_What the task requires:_ Go through the data and copy each line where the string "Afghanistan" appears.

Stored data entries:
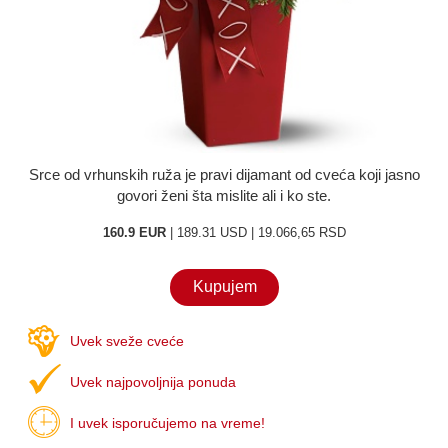
O nama
Kontakt
Srce od vrhunskih ruža je pravi dijamant od cveća koji jasno
govori ženi šta mislite ali i ko ste.
160.9 EUR
| 189.31 USD | 19.066,65 RSD
Kupujem
Uvek sveže cveće
Uvek najpovoljnija ponuda
I uvek isporučujemo na vreme!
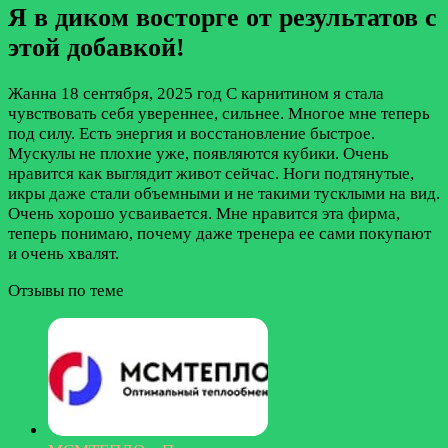
Я в диком восторге от результатов с
этой добавкой!
Жанна
18 сентября, 2025 год
С карнитином я стала
чувствовать себя увереннее, сильнее. Многое мне теперь
под силу. Есть энергия и восстановление быстрое.
Мускулы не плохие уже, появляются кубики. Очень
нравится как выглядит живот сейчас. Ноги подтянутые,
икры даже стали объемными и не такими тусклыми на вид.
Очень хорошо усваивается. Мне нравится эта фирма,
теперь понимаю, почему даже тренера ее сами покупают
и очень хвалят.
Отзывы по теме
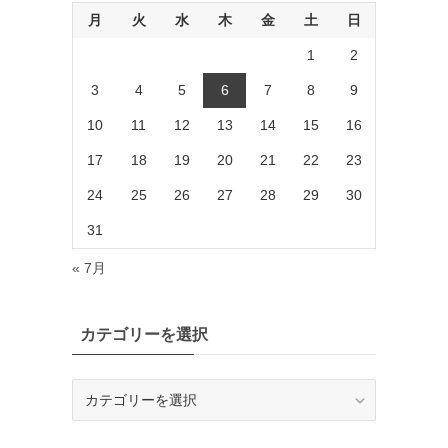
月
火
水
木
金
土
日
1
2
3
4
5
6
7
8
9
10
11
12
13
14
15
16
17
18
19
20
21
22
23
24
25
26
27
28
29
30
31
« 7月
カテゴリーを選択
カ
テ
ゴ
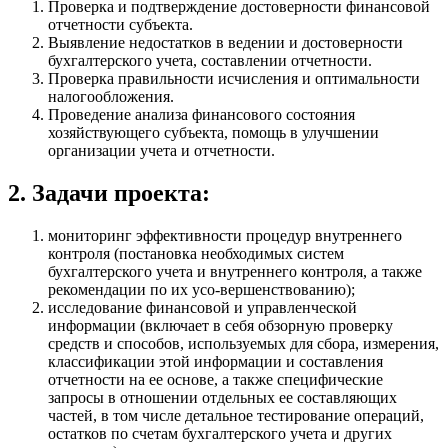
Проверка и подтверждение достоверности финансовой
отчетности субъекта.
Выявление недостатков в ведении и достоверности
бухгалтерского учета, составлении отчетности.
Проверка правильности исчисления и оптимальности
налогообложения.
Проведение анализа финансового состояния
хозяйствующего субъекта, помощь в улучшении
организации учета и отчетности.
2. Задачи проекта:
мониторинг эффективности процедур внутреннего
контроля (постановка необходимых систем
бухгалтерского учета и внутреннего контроля, а также
рекомендации по их усо-вершенствованию);
исследование финансовой и управленческой
информации (включает в себя обзорную проверку
средств и способов, используемых для сбора, измерения,
классификации этой информации и составления
отчетности на ее основе, а также специфические
запросы в отношении отдельных ее составляющих
частей, в том числе детальное тестирование операций,
остатков по счетам бухгалтерского учета и других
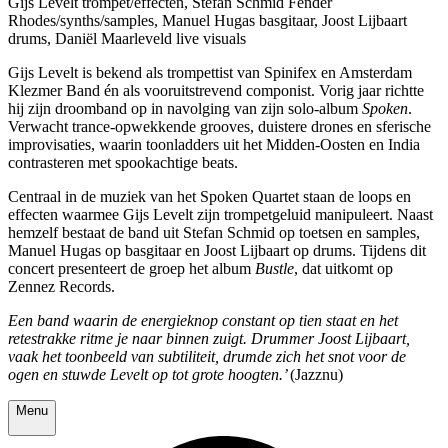
Gijs Levelt trompet/effecten, Stefan Schmid Fender
Rhodes/synths/samples, Manuel Hugas basgitaar, Joost Lijbaart
drums, Daniël Maarleveld live visuals
Gijs Levelt is bekend als trompettist van Spinifex en Amsterdam
Klezmer Band én als vooruitstrevend componist. Vorig jaar richtte
hij zijn droomband op in navolging van zijn solo-album
Spoken
.
Verwacht trance-opwekkende grooves, duistere drones en sferische
improvisaties, waarin toonladders uit het Midden-Oosten en India
contrasteren met spookachtige beats.
Centraal in de muziek van het Spoken Quartet staan de loops en
effecten waarmee Gijs Levelt zijn trompetgeluid manipuleert. Naast
hemzelf bestaat de band uit Stefan Schmid op toetsen en samples,
Manuel Hugas op basgitaar en Joost Lijbaart op drums. Tijdens dit
concert presenteert de groep het album
Bustle
, dat uitkomt op
Zennez Records.
Een band waarin de energieknop constant op tien staat en het
retestrakke ritme je naar binnen zuigt. Drummer Joost Lijbaart,
vaak het toonbeeld van subtiliteit, drumde zich het snot voor de
ogen en stuwde Levelt op tot grote hoogten.’
(Jazznu)
Menu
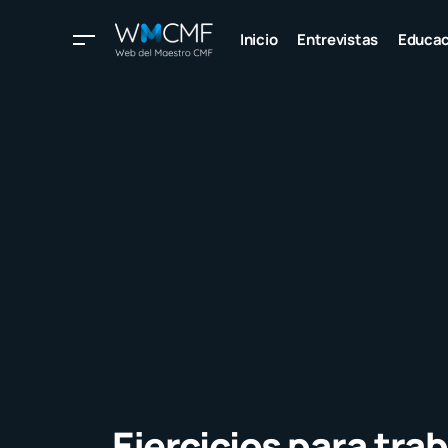
Inicio
Entrevistas
Educac
Ejercicios para trab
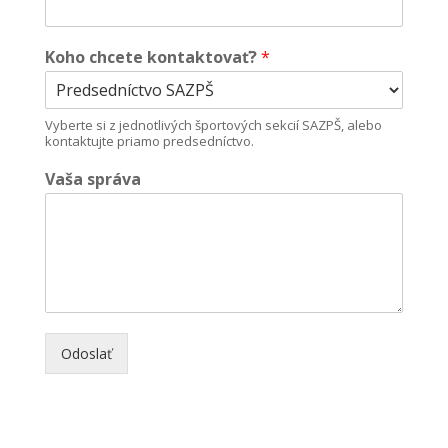
Koho chcete kontaktovať?
*
Vyberte si z jednotlivých športových sekcií SAZPŠ, alebo
kontaktujte priamo predsedníctvo.
Vaša správa
Odoslať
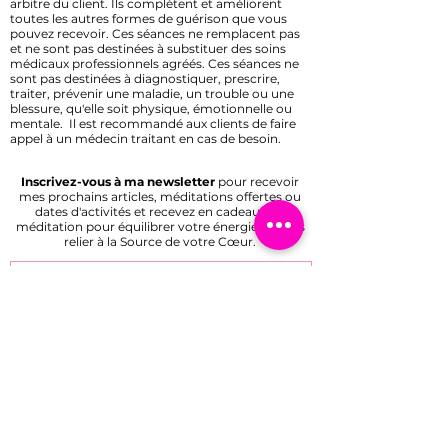
arbitre du client. Ils complètent et améliorent
toutes les autres formes de guérison que vous
pouvez recevoir. Ces séances ne remplacent pas
et ne sont pas destinées à substituer des soins
médicaux professionnels agréés. Ces séances ne
sont pas destinées à diagnostiquer, prescrire,
traiter, prévenir une maladie, un trouble ou une
blessure, qu'elle soit physique, émotionnelle ou
mentale. Il est recommandé aux clients de faire
appel à un médecin traitant en cas de besoin.
Inscrivez-vous à ma newsletter
pour recevoir
mes prochains articles, méditations offertes ou
dates d'activités et recevez en cadeau une
méditation pour équilibrer votre énergie et vous
relier à la Source de votre Cœur.
J’accepte les termes et conditions
Rejoindre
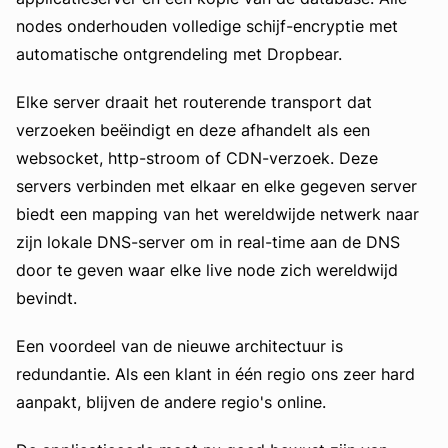
nodes onderhouden volledige schijf-encryptie met
automatische ontgrendeling met Dropbear.
Elke server draait het routerende transport dat
verzoeken beëindigt en deze afhandelt als een
websocket, http-stroom of CDN-verzoek. Deze
servers verbinden met elkaar en elke gegeven server
biedt een mapping van het wereldwijde netwerk naar
zijn lokale DNS-server om in real-time aan de DNS
door te geven waar elke live node zich wereldwijd
bevindt.
Een voordeel van de nieuwe architectuur is
redundantie. Als een klant in één regio ons zeer hard
aanpakt, blijven de andere regio's online.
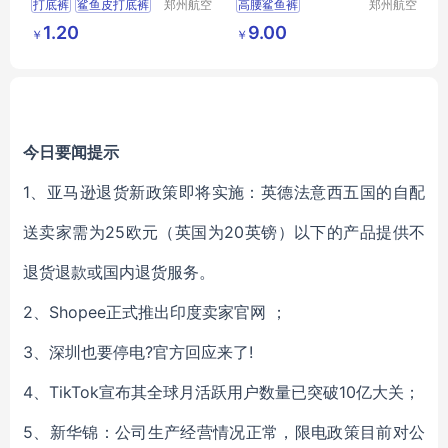
打底裤
鲨鱼皮打底裤
郑州航空
高腰鲨鱼裤
郑州航空
港区芙乐
港区芙乐
短裤
瑜伽短裤
羊羔绒女外穿春秋裤
1.20
9.00
￥
￥
鑫日用百
鑫日用百
收腹提臀紧身打底裤
货店
货店
瑜伽芭比裤代发
今日要闻提示
1、亚马逊退货新政策即将实施：英德法意西五国的自配
送卖家需为25欧元（英国为20英镑）以下的产品提供不
退货退款或国内退货服务。
2、
Shopee正式推出印度卖家官网
；
3、
深圳也要停电?官方回应来了!
4、TikTok宣布其全球月活跃用户数量已突破10亿大关
；
5、
新华锦：公司生产经营情况正常，限电政策目前对公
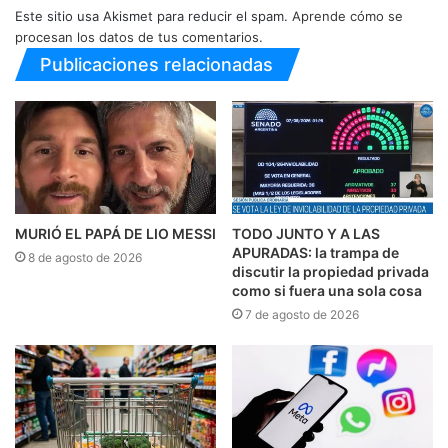
Este sitio usa Akismet para reducir el spam.
Aprende cómo se
procesan los datos de tus comentarios.
Publicaciones relacionadas
MURIÓ EL PAPÁ DE LIO MESSI
TODO JUNTO Y A LAS
APURADAS: la trampa de
8 de agosto de 2026
discutir la propiedad privada
como si fuera una sola cosa
7 de agosto de 2026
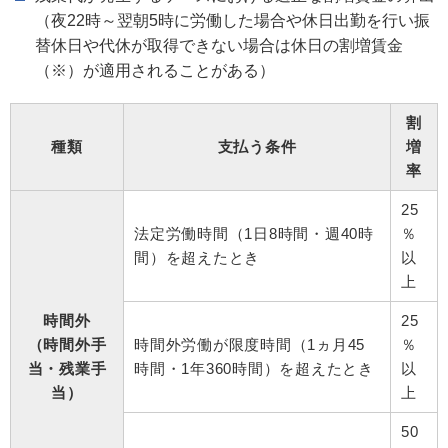
（夜22時～翌朝5時に労働した場合や休日出勤を行い振
替休日や代休が取得できない場合は休日の割増賃金
（※）が適用されることがある）
割
種類
支払う条件
増
率
25
法定労働時間（1日8時間・週40時
％
間）を超えたとき
以
上
時間外
25
（時間外手
時間外労働が限度時間（1ヵ月45
％
当・残業手
時間・1年360時間）を超えたとき
以
当）
上
50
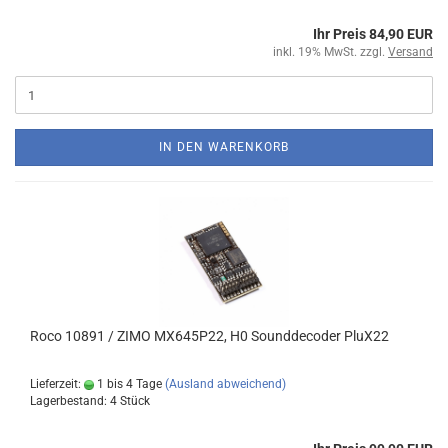
Ihr Preis 84,90 EUR
inkl. 19% MwSt. zzgl.
Versand
IN DEN WARENKORB
Roco 10891 / ZIMO MX645P22, H0 Sounddecoder PluX22
Lieferzeit:
1 bis 4 Tage
(Ausland abweichend)
Lagerbestand: 4 Stück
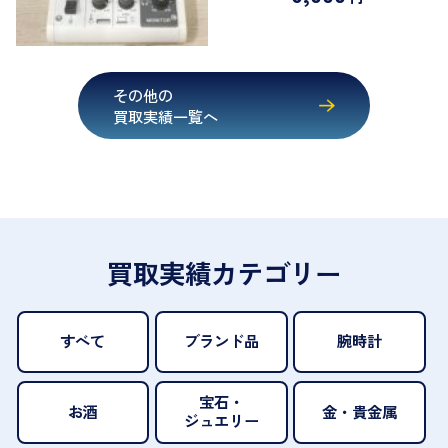
その他の
買取実績一覧へ
買取実績カテゴリー
すべて
ブランド品
腕時計
宝石・
お酒
金・貴金属
ジュエリー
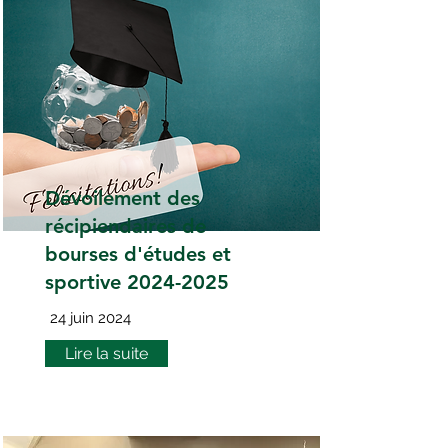
Dévoilement des
récipiendaires de
bourses d'études et
sportive
2024-2025
24 juin 2024
Lire la suite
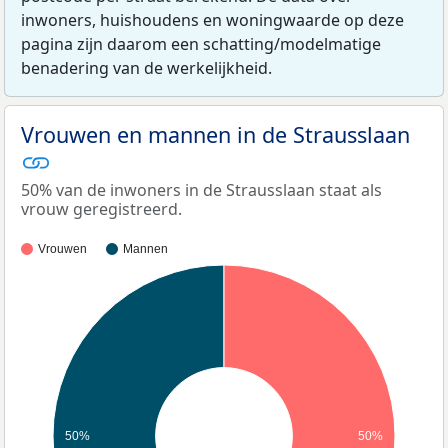
inwoners, huishoudens en woningwaarde op deze
pagina zijn daarom een schatting/modelmatige
benadering van de werkelijkheid.
Vrouwen en mannen in de Strausslaan
50% van de inwoners in de Strausslaan staat als
vrouw geregistreerd.
Vrouwen
Mannen
50%
50%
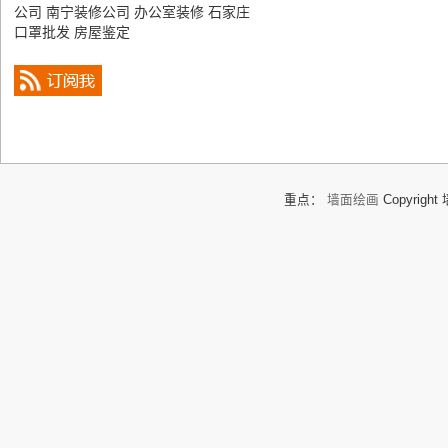
公司
南宁装修公司
办公室装修
石家庄
口罩批发
房屋鉴定
重点：
墙面绘画
Copyright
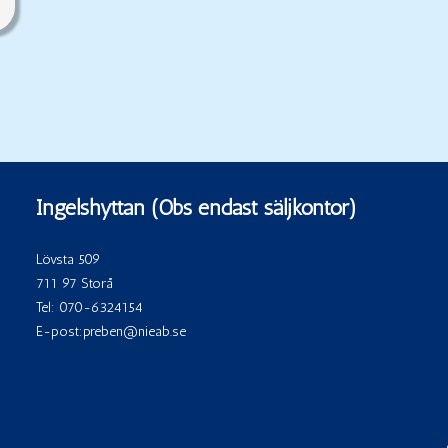
Ingelshyttan (Obs endast säljkontor)
Lövsta 509
711 97 Storå
Tel:
070-6324154
E-post:
preben@nieab.se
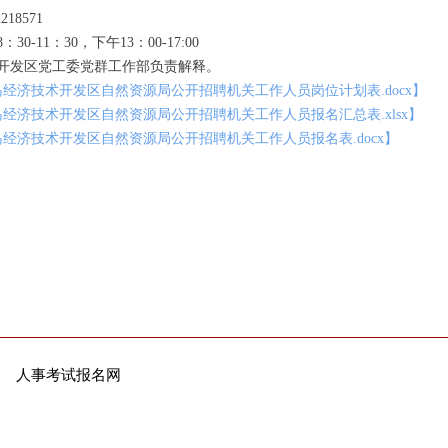
8571
11：30，下午13：00-17:00
发区党工委党群工作部负责解释。
经济技术开发区自然资源局公开招聘机关工作人员岗位计划表.docx】
经济技术开发区自然资源局公开招聘机关工作人员报名汇总表.xlsx】
经济技术开发区自然资源局公开招聘机关工作人员报名表.docx】
人事考试报名网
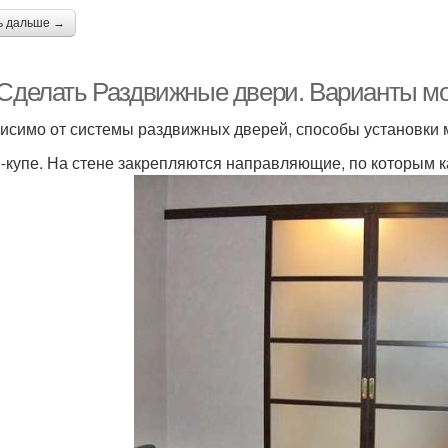
ь дальше →
 Сделать Раздвижные двери. Варианты м
исимо от системы раздвижных дверей, способы установки м
-купе. На стене закрепляются направляющие, по которым к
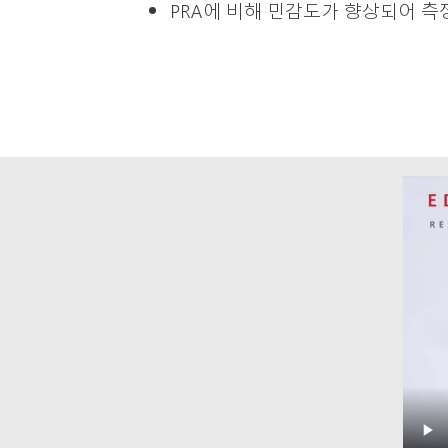
PRA에 비해 민감도가 향상되어 측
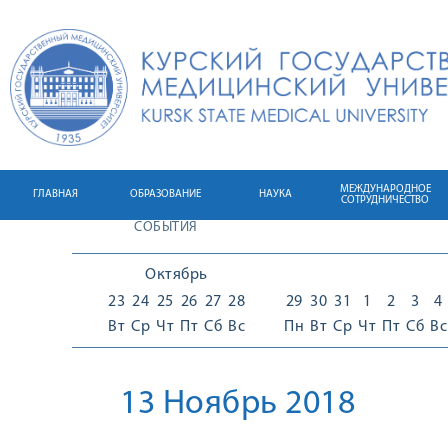
МЕЖДУНАРОДНОЕ
ГЛАВНАЯ
ОБРАЗОВАНИЕ
НАУКА
СОТРУДНИЧЕСТВО
СОБЫТИЯ
Октябрь
23
24
25
26
27
28
29
30
31
1
2
3
4
Вт
Ср
Чт
Пт
Сб
Вс
Пн
Вт
Ср
Чт
Пт
Сб
Вс
13 Ноябрь 2018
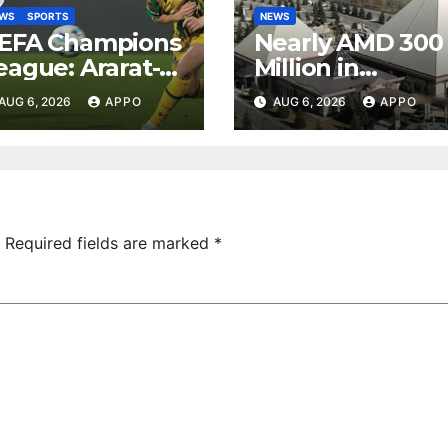
EWS
SPORTS
NEWS
EFA Champions
Nearly AMD 300
eague: Ararat-
Million in
rmenia Secure
Undeclared
AUG 6, 2026
APPO
AUG 6, 2026
APPO
onvincing
Turnover
ictory Over
Uncovered at
hamrock
Tsarukyan-
overs 2-0
Owned
Entertainment
Center
Required fields are marked
*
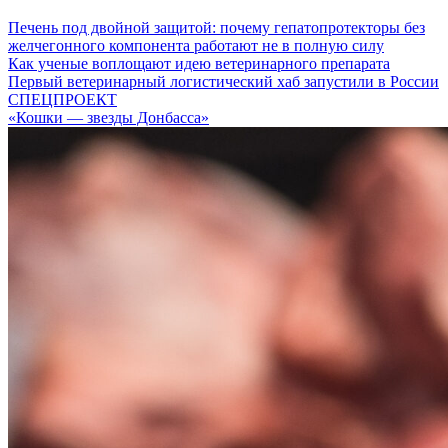
Печень под двойной защитой: почему гепатопротекторы без
желчегонного компонента работают не в полную силу
Как ученые воплощают идею ветеринарного препарата
Первый ветеринарный логистический хаб запустили в России
СПЕЦПРОЕКТ
«Кошки — звезды Донбасса»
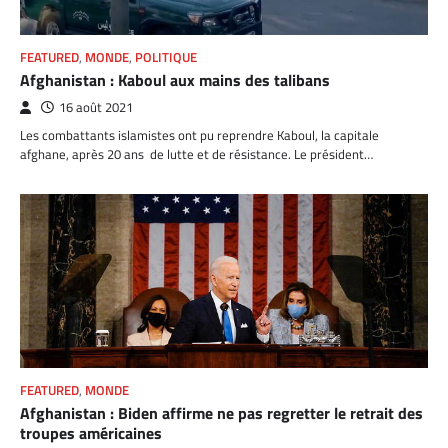
FEATURED
,
MONDE
,
POLITIQUE
Afghanistan : Kaboul aux mains des talibans
16 août 2021
Les combattants islamistes ont pu reprendre Kaboul, la capitale
afghane, après 20 ans de lutte et de résistance. Le président…
FEATURED
,
MONDE
Afghanistan : Biden affirme ne pas regretter le retrait des
troupes américaines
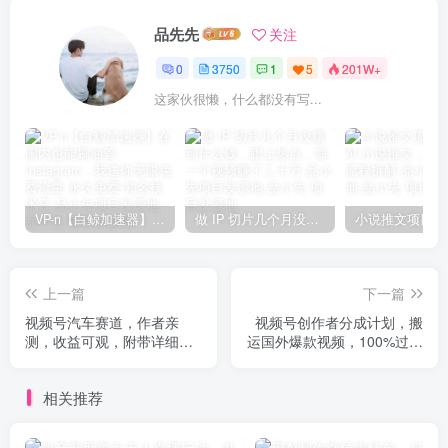
品先先
关注
0
3750
1
5
201W+
这家伙很懒，什么都没有写...
VP-n【白鲸加速器】在国内也能刷油管、Instagram，我送你无限免费流量 永久免费-知名技术官-品小先项目发源地
做 IP 切片几个月没赚到什么钱，蹭上热点，靠一个视频赚了二十万-品小先项目发源地
上一篇
下一篇
视频号汽车赛道，作者亲
视频号创作者分成计划，搬
测，收益可观，附带详细剪
运国外爆款视频，100%过原
辑教程
创，小白也能品22000+
相关推荐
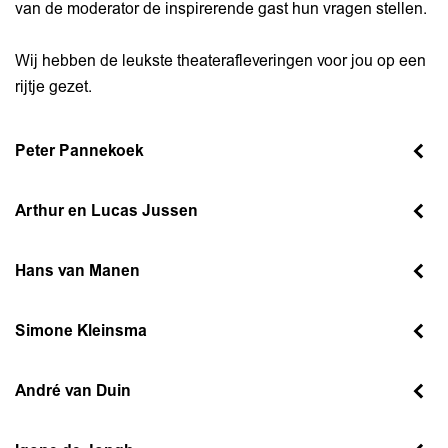
van de moderator de inspirerende gast hun vragen stellen.
Wij hebben de leukste theaterafleveringen voor jou op een
rijtje gezet.
Peter Pannekoek
Arthur en Lucas Jussen
Hans van Manen
Simone Kleinsma
André van Duin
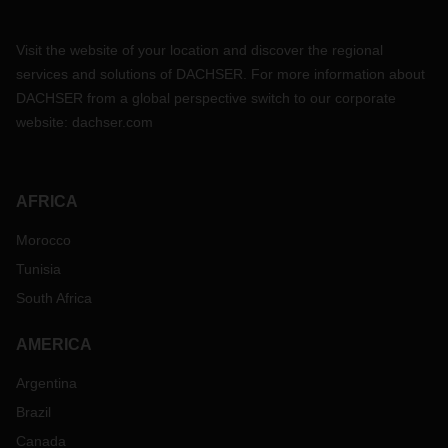
Visit the website of your location and discover the regional
services and solutions of DACHSER. For more information about
DACHSER from a global perspective switch to our corporate
website:
dachser.com
AFRICA
Morocco
Tunisia
South Africa
AMERICA
Argentina
Brazil
Canada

_Solution to the exercise:_
Afghanistan : Kaboul aux mains des talibans
Afghanistan : Biden affirme ne pas regretter le retrait des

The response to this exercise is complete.